--- START ---

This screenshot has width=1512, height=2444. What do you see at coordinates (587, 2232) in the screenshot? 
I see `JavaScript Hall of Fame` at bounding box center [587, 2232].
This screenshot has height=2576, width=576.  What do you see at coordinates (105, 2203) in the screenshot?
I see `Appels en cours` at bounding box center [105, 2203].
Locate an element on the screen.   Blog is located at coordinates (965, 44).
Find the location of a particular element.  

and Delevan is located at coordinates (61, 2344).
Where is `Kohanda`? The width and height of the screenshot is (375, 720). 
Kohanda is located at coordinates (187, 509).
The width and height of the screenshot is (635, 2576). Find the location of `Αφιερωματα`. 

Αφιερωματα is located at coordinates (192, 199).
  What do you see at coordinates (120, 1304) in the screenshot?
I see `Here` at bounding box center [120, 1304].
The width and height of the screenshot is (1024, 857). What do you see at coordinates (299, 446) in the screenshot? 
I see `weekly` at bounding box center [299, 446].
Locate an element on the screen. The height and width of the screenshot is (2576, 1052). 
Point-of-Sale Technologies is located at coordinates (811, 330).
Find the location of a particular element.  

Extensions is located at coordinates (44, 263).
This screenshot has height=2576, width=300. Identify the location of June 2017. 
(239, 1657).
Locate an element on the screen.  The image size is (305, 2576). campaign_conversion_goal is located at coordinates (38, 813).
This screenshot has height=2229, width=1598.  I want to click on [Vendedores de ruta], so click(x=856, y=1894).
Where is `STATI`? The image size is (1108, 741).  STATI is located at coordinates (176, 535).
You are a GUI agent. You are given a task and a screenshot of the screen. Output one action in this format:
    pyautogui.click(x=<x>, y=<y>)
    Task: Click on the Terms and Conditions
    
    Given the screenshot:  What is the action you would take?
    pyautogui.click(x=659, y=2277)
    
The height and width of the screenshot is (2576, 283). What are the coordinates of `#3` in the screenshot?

--- END ---

- TASK: Could you set down every line above exactly as written?

- TASK SOLUTION:
This screenshot has width=1512, height=2444. What do you see at coordinates (587, 2232) in the screenshot? 
I see `JavaScript Hall of Fame` at bounding box center [587, 2232].
This screenshot has height=2576, width=576.  What do you see at coordinates (105, 2203) in the screenshot?
I see `Appels en cours` at bounding box center [105, 2203].
Locate an element on the screen.   Blog is located at coordinates (965, 44).
Find the location of a particular element.  

and Delevan is located at coordinates (61, 2344).
Where is `Kohanda`? The width and height of the screenshot is (375, 720). 
Kohanda is located at coordinates (187, 509).
The width and height of the screenshot is (635, 2576). Find the location of `Αφιερωματα`. 

Αφιερωματα is located at coordinates (192, 199).
  What do you see at coordinates (120, 1304) in the screenshot?
I see `Here` at bounding box center [120, 1304].
The width and height of the screenshot is (1024, 857). What do you see at coordinates (299, 446) in the screenshot? 
I see `weekly` at bounding box center [299, 446].
Locate an element on the screen. The height and width of the screenshot is (2576, 1052). 
Point-of-Sale Technologies is located at coordinates (811, 330).
Find the location of a particular element.  

Extensions is located at coordinates (44, 263).
This screenshot has height=2576, width=300. Identify the location of June 2017. 
(239, 1657).
Locate an element on the screen.  The image size is (305, 2576). campaign_conversion_goal is located at coordinates (38, 813).
This screenshot has height=2229, width=1598.  I want to click on [Vendedores de ruta], so click(x=856, y=1894).
Where is `STATI`? The image size is (1108, 741).  STATI is located at coordinates (176, 535).
You are a GUI agent. You are given a task and a screenshot of the screen. Output one action in this format:
    pyautogui.click(x=<x>, y=<y>)
    Task: Click on the Terms and Conditions
    
    Given the screenshot:  What is the action you would take?
    pyautogui.click(x=659, y=2277)
    
The height and width of the screenshot is (2576, 283). What are the coordinates of `#3` in the screenshot?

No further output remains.